EVR - Evercore: Cautious Look After Movements On Rates And Recent IPOs

2023-10-07 06:11:04 ET

Summary

  • Recent results reflect a tough environment for deals, with Evercore's revenues steadily decreasing due to rising rates.
  • Concerns arise about whether deal flow will pick up as expected weigh on valuation, as longer-dated bonds yields increase, suggesting higher rates for longer.
  • Three scenarios are considered for Evercore's future: best case, moderate case, and worst case, with fair prices ranging from $95 to $175 per share.

The recent weeks have been characterized by important developments for the M&A industry. First, some large IPOs hit the market in a sign that the dealflow might soon pick up again. However, after a week the performance of firms like ARM and Instacart remains somewhat disappointing, and more VC firms are asking portfolio companies to remain on hold with their IPO plans. Then there was a strong move on longer-term bonds that might suggest higher rates for longer. Definitely not good news for a firm like Evercore (EVR) and its deal flow-dependent revenues.

The recent results reflect a tough environment for deals

As rates have been steadily rising, Evercore revenues have been steadily decreasing. The exposure is mainly indirect, as many of the advisory fees that Evercore collects come from M&A deals and other transactions that exploded during the zero-rate environment.

Evercore - Revenues (Seeking Alpha)

After 2021 these fees took a hit and started going back to pre-zero-rates levels. This phenomenon particularly impacted net income, as the cost structure has some limits on flexibility. Indeed, layoffs are sometimes slow to benefit the bottom line, and many advisory shops like Evercore get caught with a good degree of operating leverage. This is clear in 2023 results, with revenues declining less than 25% YoY, but net income dropping more than 50%. Compensation, the largest single item impacting the topline, is in fact down only 12%, and this weighed on EPS.

But instead of punishing the stock, the market decided to put faith in Evercore. This is the reason behind the increasing valuation - both in terms of P/E and P/TBV multiples - and overperformance relative to the S&P (up 17% YTD against 11% of the S&P).

We definitely do not like these developments much as they could mean that the vast majority of deal flow pickup might be priced in already, but there might be some room for further expansion.

The concerns: will deal flow really pick up this soon?

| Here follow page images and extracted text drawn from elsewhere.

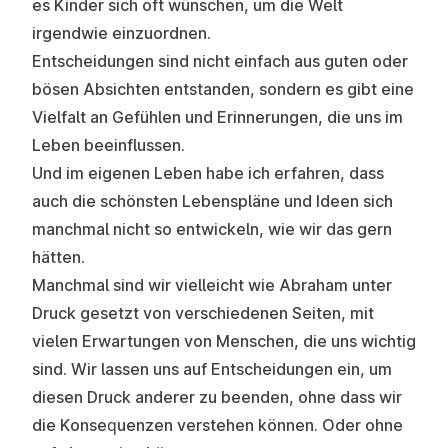
es Kinder sich oft wünschen, um die Welt
irgendwie einzuordnen.
Entscheidungen sind nicht einfach aus guten oder
bösen Absichten entstanden, sondern es gibt eine
Vielfalt an Gefühlen und Erinnerungen, die uns im
Leben beeinflussen.
Und im eigenen Leben habe ich erfahren, dass
auch die schönsten Lebenspläne und Ideen sich
manchmal nicht so entwickeln, wie wir das gern
hätten.
Manchmal sind wir vielleicht wie Abraham unter
Druck gesetzt von verschiedenen Seiten, mit
vielen Erwartungen von Menschen, die uns wichtig
sind. Wir lassen uns auf Entscheidungen ein, um
diesen Druck anderer zu beenden, ohne dass wir
die Konsequenzen verstehen können. Oder ohne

The entire market, from equities to credit, has been expecting one main event to happen: lower rates in the (immediate) future. This can be grasped by looking at yield curves, FED meeting minutes, inflation data, and most importantly equity valuations. In the case of Evercore, it is no different. The market is expecting this deal flow growth that we are mentioning and expects it to positively impact earnings.

The company is expecting this deal to pick up as they have announced zero layoffs in 2023, and compensation expenses are only down 12%.

However, this creates a clear and immediate risk: what if the capital markets remain closed for longer?

EVR - P/E Multiple (Seeking Alpha)

Right now valuation is back to multi-year highs with the P/E multiple in the 15 range, which is much higher than the industry's average P/E of 8. This means that little changes from the expected results in 2023 and 2024 will weigh a lot on the stock price.

EVR - Comps Valuation (Seeking Alpha)

This is the relative valuation, in comparison to competitors. The median values are almost half Evercore's multiples.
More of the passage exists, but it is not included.